Peaks Island lies in Casco Bay, but a twenty minute ferry ride from the waterfront in Portland, Maine. During World War II, new fortifications were added to existing ones to strengthen the protection of Portland Harbor, which became the principal base of operation for the US North Atlantic fleet. Among these, Battery Steele was perhaps the most dramatic, an example of the largest battery ever built in the US.

Battery Steele consists of two large emplacements like the one shown below.

These are set about 400 feet apart, and connected by a long concrete tunnel.

While in commission, each emplacement housed a single 16 inch gun capable of hurling a 2000 lb. projectile 26 miles.

These fortifications now lie disused, but are available for the exploration and use of the community thanks to the efforts of the Peaks Island Land Preserve.

In July 2010, I was vacationing on Peaks Island with my family. While exploring the battery, I was struck by the incredible reverberation and reflections that occurred inside the cavernous hallway that connected the two emplacements. After a few days, I returned with my soprano saxophone on a hot afternoon and made the enclosed recording. Positioning myself at the mouth of the hallway on the southwest side, I aimed my flash recorder straight down the hallway, instead of directly at my horn, in order to maximize the hallway’s delay effects. The picture below shows the small table I used to hold the recorder (on the blue hand towel in the foreground) and my saxophone when I wasn’t playing it.

The crunching sound heard between the tracks is me walking on the gravelly floor between the recorder and my playing position about four paces away. The persistant chirping of a bird in the marsh outside is also audible when I’m not playing (and occasionally even when I am).
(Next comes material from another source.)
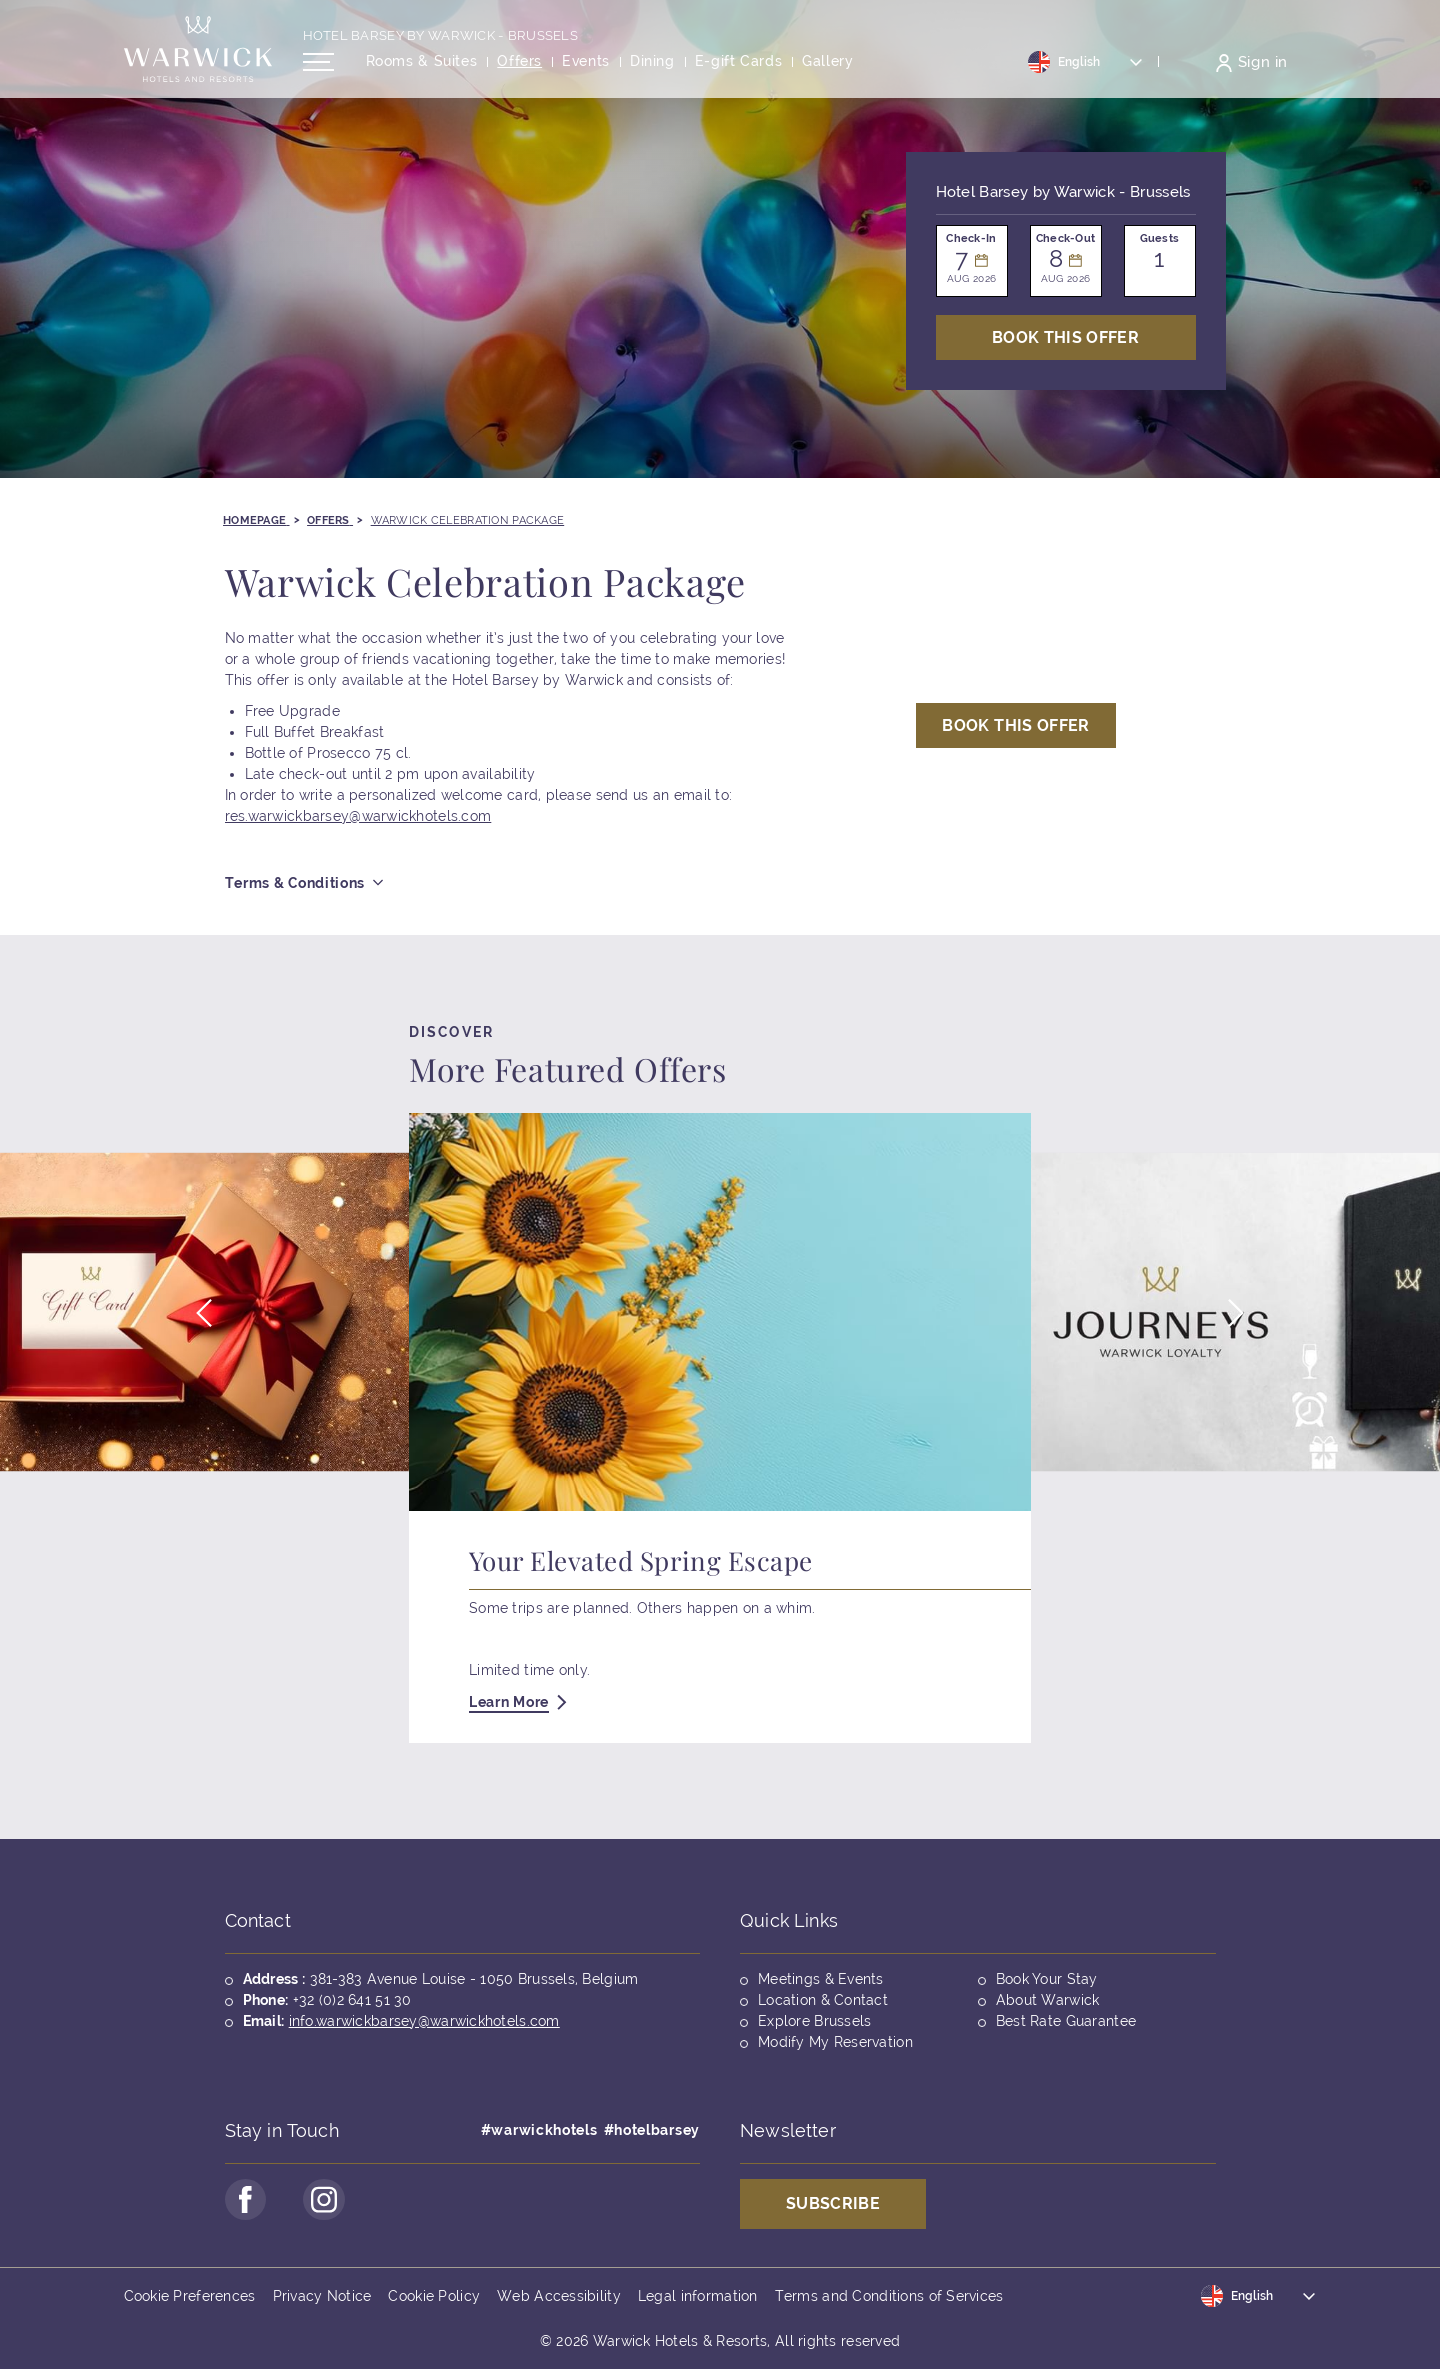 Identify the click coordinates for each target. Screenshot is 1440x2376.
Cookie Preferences (190, 2302)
Thanks are due to Theo Norton who helped me scout the site and carry gear for the recording. In the picture below, Theo is clapping, checking out the sonic effects of the hallway. He is standing almost exactly where I was standing while I was recording these pieces, although I was facing down the hallway. (Please pardon the overexposure and lens flare.)

Much of the information here came from An Island at War by Joel W. Eastman and Kimberly A. MacIsaac (Portland: Fifth Main Regiment Museum).